Il pouvait comprendre. Souffrir ouvre les portes de la souffrance de l’autre. Il trouva le sol au hasard d’une convulsion et la tasse se posa sans bruit.

- Vous voulez écouter de la musique ? demanda le docteur.

- Mais alors pas trop fort, gémit Frank qui ne voyait plus la tasse.

Elle a dû rouler sous le lit. En tout cas, elle était vide. Sinon, une tache de café se serait épanchée sur la moquette.

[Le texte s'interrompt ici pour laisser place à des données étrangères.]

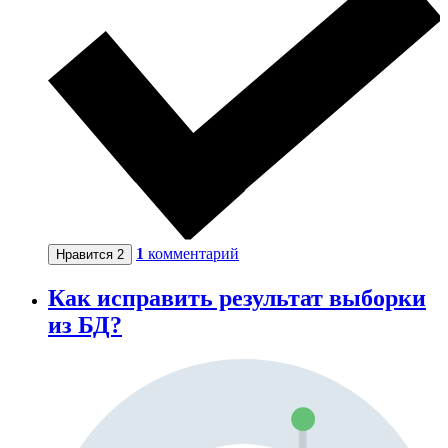
1
комментарий
Нравится
2
Как исправить результат выборки
из БД?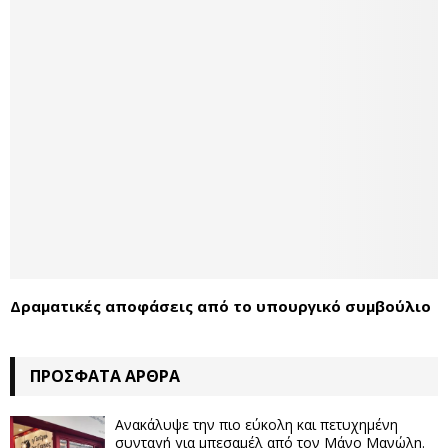
Δραματικές αποφάσεις από το υπουργικό συμβούλιο
ΠΡΌΣΦΑΤΑ ΆΡΘΡΑ
Ανακάλυψε την πιο εύκολη και πετυχημένη
συνταγή για μπεσαμέλ από τον Μάνο Μανώλη.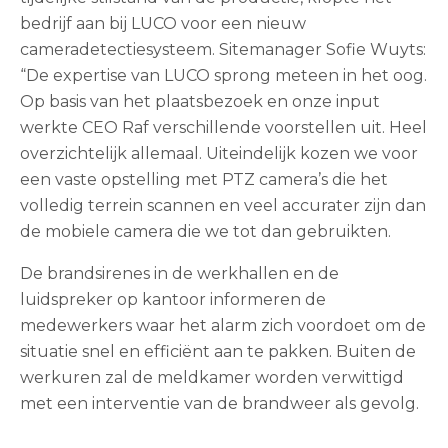
bedrijf aan bij LUCO voor een nieuw
cameradetectiesysteem. Sitemanager Sofie Wuyts:
“De expertise van LUCO sprong meteen in het oog.
Op basis van het plaatsbezoek en onze input
werkte CEO Raf verschillende voorstellen uit. Heel
overzichtelijk allemaal. Uiteindelijk kozen we voor
een vaste opstelling met PTZ camera’s die het
volledig terrein scannen en veel accurater zijn dan
de mobiele camera die we tot dan gebruikten.
De brandsirenes in de werkhallen en de
luidspreker op kantoor informeren de
medewerkers waar het alarm zich voordoet om de
situatie snel en efficiënt aan te pakken. Buiten de
werkuren zal de meldkamer worden verwittigd
met een interventie van de brandweer als gevolg.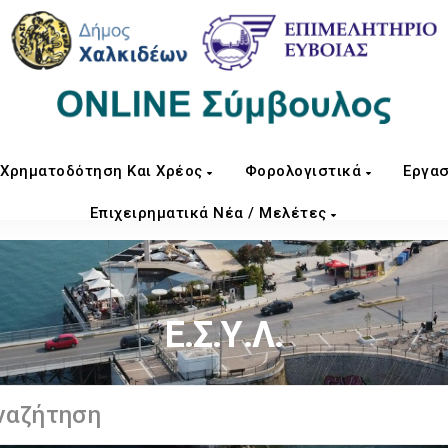
Χρηματοδότηση Και Χρέος
Φορολογιστικά
Εργασ
Επιχειρηματικά Νέα / Μελέτες
Ε.Σ.Υ.Λ.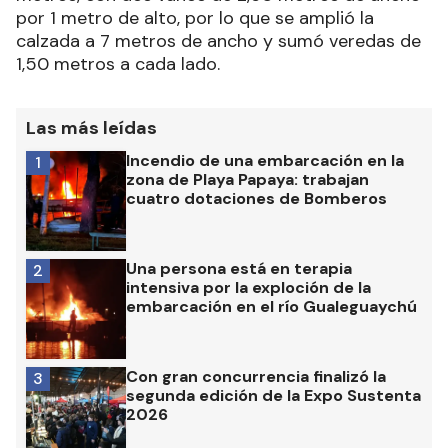
por 1 metro de alto, por lo que se amplió la
calzada a 7 metros de ancho y sumó veredas de
1,50 metros a cada lado.
Las más leídas
Incendio de una embarcación en la
1
zona de Playa Papaya: trabajan
cuatro dotaciones de Bomberos
Una persona está en terapia
2
intensiva por la exploción de la
embarcación en el río Gualeguaychú
Con gran concurrencia finalizó la
3
segunda edición de la Expo Sustenta
2026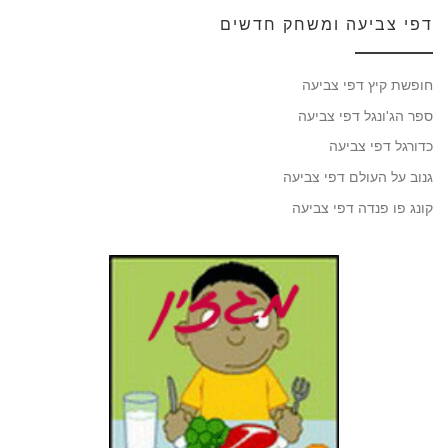
דפי צביעה ומשחק חדשים
חופשת קיץ דפי צביעה
ספר הג'ונגל דפי צביעה
כדורגל דפי צביעה
גנוב על העולם דפי צביעה
קונג פו פנדה דפי צביעה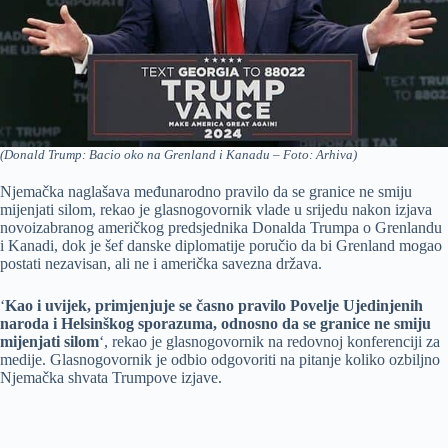
(Donald Trump: Bacio oko na Grenland i Kanadu – Foto: Arhiva)
Njemačka naglašava međunarodno pravilo da se granice ne smiju
mijenjati silom, rekao je glasnogovornik vlade u srijedu nakon izjava
novoizabranog američkog predsjednika Donalda Trumpa o Grenlandu
i Kanadi, dok je šef danske diplomatije poručio da bi Grenland mogao
postati nezavisan, ali ne i američka savezna država.
‘
Kao i uvijek, primjenjuje se časno pravilo Povelje Ujedinjenih
naroda i Helsinškog sporazuma, odnosno da se granice ne smiju
mijenjati silom
‘, rekao je glasnogovornik na redovnoj konferenciji za
medije. Glasnogovornik je odbio odgovoriti na pitanje koliko ozbiljno
Njemačka shvata Trumpove izjave.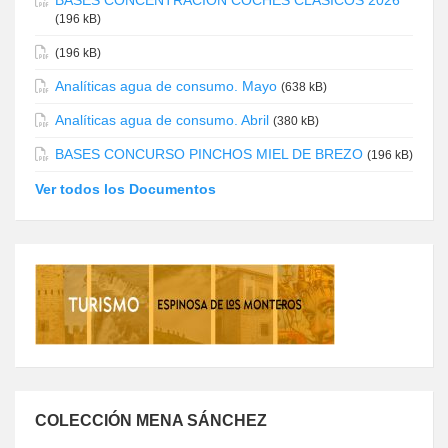
BASES CONCENTRACIÓN COCHES CLÁSICOS 2026
(196 kB)
(196 kB)
Analíticas agua de consumo. Mayo
(638 kB)
Analíticas agua de consumo. Abril
(380 kB)
BASES CONCURSO PINCHOS MIEL DE BREZO
(196 kB)
Ver todos los Documentos
COLECCIÓN MENA SÁNCHEZ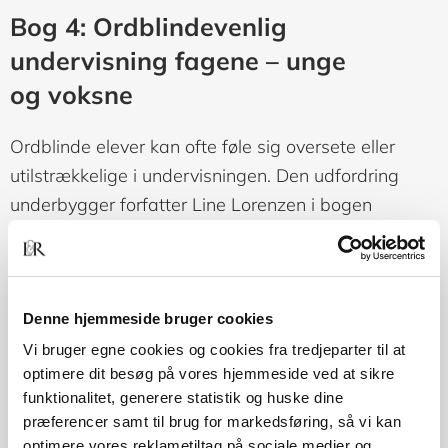
Bog 4: Ordblindevenlig
undervisning fagene – unge
og voksne
Ordblinde elever kan ofte føle sig oversete eller
utilstrækkelige i undervisningen. Den udfordring
underbygger forfatter Line Lorenzen i bogen
Ordblindevenlig undervisning i fagene – unge og
voksne
. Hun kender og forstår de udfordringer, som
ordblinde står over for i uddannelsessystemet.
Denne hjemmeside bruger cookies
Vi bruger egne cookies og cookies fra tredjeparter til at
I bogen giver hun derfor en lang række konkrete
optimere dit besøg på vores hjemmeside ved at sikre
ideer og metoder til, hvordan du som underviser kan
funktionalitet, generere statistik og huske dine
skabe en hensigtsmæssig ramme for en
præferencer samt til brug for markedsføring, så vi kan
ordblindevenlig undervisning. Forslagene er baseret
optimere vores reklametiltag på sociale medier og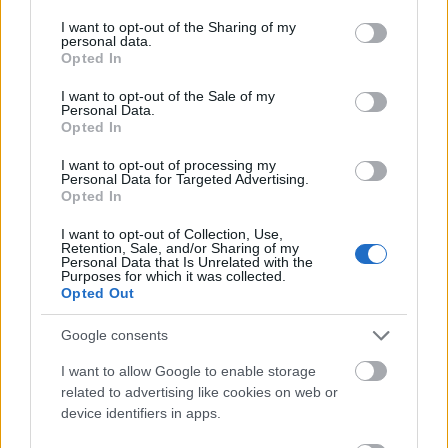
HÍREK
egy órája
services and may gather and store information including but
not limited to your visit or usage behaviour. You may click to
I want to opt-out of the Sharing of my
personal data.
grant or deny consent to Google and its third-party tags to
Opted In
use your data for below specified purposes in below Google
consent section.
I want to opt-out of the Sale of my
Personal Data.
Opted In
I want to opt-out of processing my
Personal Data for Targeted Advertising.
Opted In
I want to opt-out of Collection, Use,
Szépségipar és orvosi turizmus: milyen erős
Retention, Sale, and/or Sharing of my
Personal Data that Is Unrelated with the
Budapest a plasztikai sebészet térképén?
Purposes for which it was collected.
Opted Out
ELEMZÉSEK
2 órája
Google consents
I want to allow Google to enable storage
Azonosítatlan drón robbant fel a Transz-
related to advertising like cookies on web or
Balkán gázvezeték közelében Bulgáriában
device identifiers in apps.
HÍREK
10 órája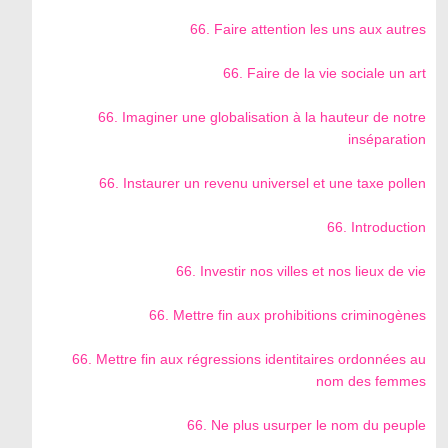
66. Faire attention les uns aux autres
66. Faire de la vie sociale un art
66. Imaginer une globalisation à la hauteur de notre
inséparation
66. Instaurer un revenu universel et une taxe pollen
66. Introduction
66. Investir nos villes et nos lieux de vie
66. Mettre fin aux prohibitions criminogènes
66. Mettre fin aux régressions identitaires ordonnées au
nom des femmes
66. Ne plus usurper le nom du peuple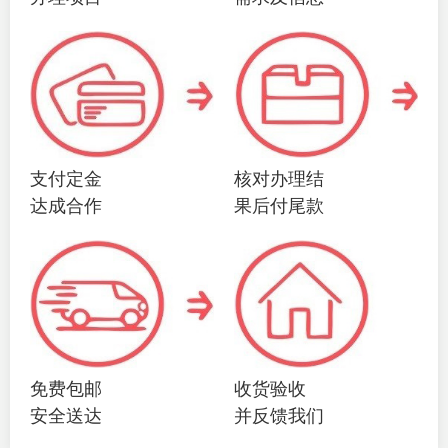
支付定金
核对办理结
达成合作
果后付尾款
免费包邮
收货验收
安全送达
并反馈我们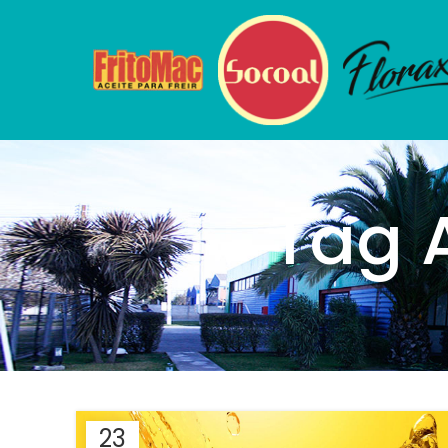
Tag A
23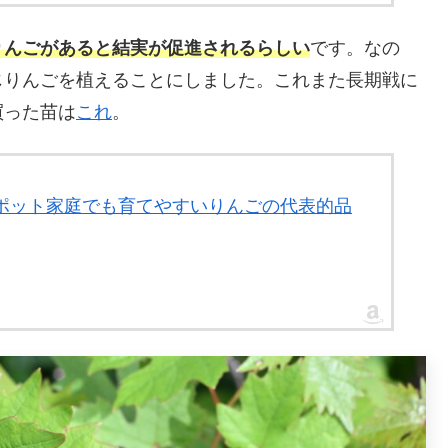
りんごがあると結実が促進されるらしい
です。なの
じりんごを植えることにしました。これまた長期戦に
買った苗は
これ
。
5号ポット家庭でも育てやすいりんごの代表的品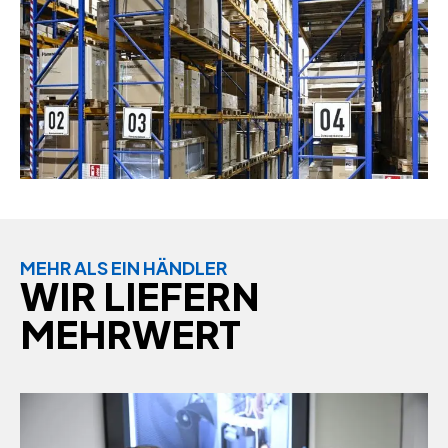
MEHR ALS EIN HÄNDLER
WIR LIEFERN
MEHRWERT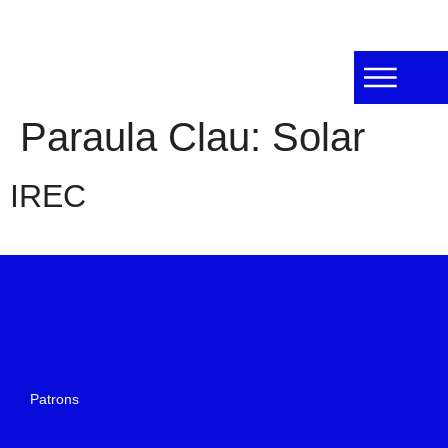
Paraula Clau:
Solar
IREC
Patrons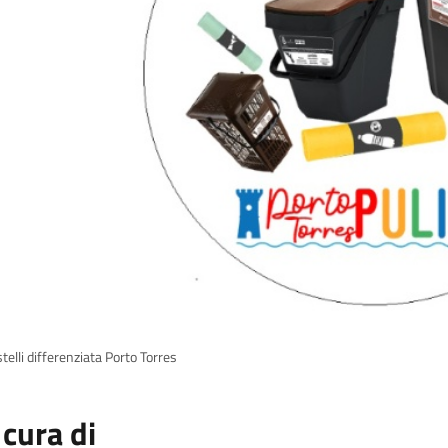
elli differenziata Porto Torres
 cura di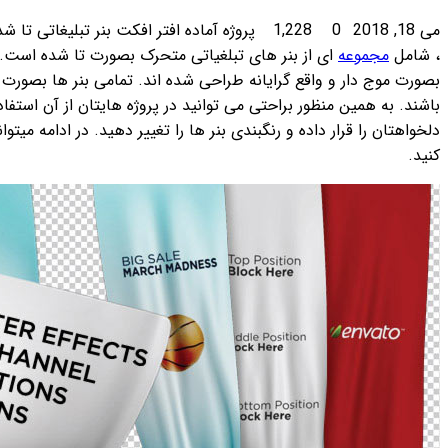
پروژه آماده افتر افکت بنر تبلیغاتی تا شده و موج دار Videohive Unfolding Banners
تحرک بصورت تا شده است. بنر های طراحی شده بصورت سه بعدی و
ند. تمامی بنر ها بصورت آلفا چنل بوده و بدون تصویر پس زمینه می
وژه هایتان از آن استفاده کنید. در هر بنر میتوانید متن و تصویر
تغییر دهید. در ادامه میتوانید پیشنمایش پروژه افتر افکت را مشاهده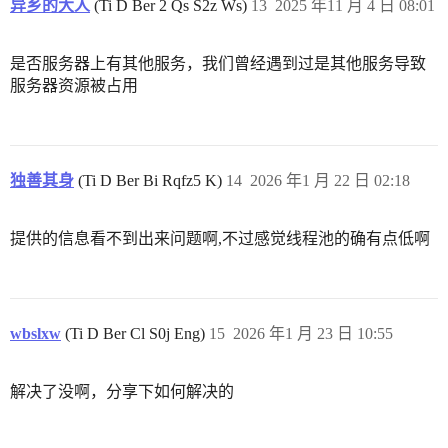
异乡的大人
(Ti D Ber 2 Qs S2z Ws)
13
2025 年11 月 4 日 08:01
是否服务器上有其他服务，我们曾经遇到过是其他服务导致
服务器资源被占用
独善其身
(Ti D Ber Bi Rqfz5 K)
14
2026 年1 月 22 日 02:18
提供的信息看不到出来问题啊,不过感觉线程池的确有点低啊
wbslxw
(Ti D Ber Cl S0j Eng)
15
2026 年1 月 23 日 10:55
解决了没啊，分享下如何解决的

Je connais ça.

- Pas trop fort, dit le docteur. On dit sourdine ou on ne le dit pas.

La musique frôlait les membranes nues des enceintes.

- C’est comme une peau qui prend la place de tout, dit le docteur. Il est quelquefois fortiche, Konrad. Bonne formation scientifique, croyez-moi. Il a conçu cet environnement dans un moment d’inspiration divine.

- Je comprends, dit Frank qui ne comprenait pas.

Ce type était son oncle, enfin... sa tante. Il lui aurait suffit d’exhiber la documentation civile, mais il avait préféré user de la confession. Frank redoutait ce goût de l’autobiographie pathétique. Anaïs est mon père. L’idée ne lui déplaisait pas. Il s ’assura qu’il n’était pas en train de changer de sexe et demanda une autre tasse de café.

- Il faudra vraiment que ce soit une autre, dit-il, parce que j’ai perdu l’autre.

Le docteur se plia encore, serein cette fois.

- Elle est sous le lit.

Il la montra, la tenant par l’anse.

- Ça arrive à tout le monde, dit-il en disparaissant dans le placard.

La cafetière se remit à renifler comme un moteur usé.

- Pas trop chaud cette fois, s’amusait le docteur.

- Pourvu que ce soit du café, dit Frank qui faisait ce qu’il pouvait pour ne pas rien dire. Chaud, ça refroidit, et froid, c’est froid. On a peut-être tort de le chauffer.

- C’est une question ? demanda le docteur un peu éberlué.

Il tendit la tasse tiède et Frank y plongea ses lèvres gourmandes. La musique n’était pas de la musique. Ils vous envoyaient en l’air avec des rayonnements auditifs en fusion.

- Oh ! dit le docteur. Vous n’allez pas recommencer !

Il se mit à trotter autour du lit.

- Alice va téléphoner, disait-il. Elle vous confirmera ma théorie.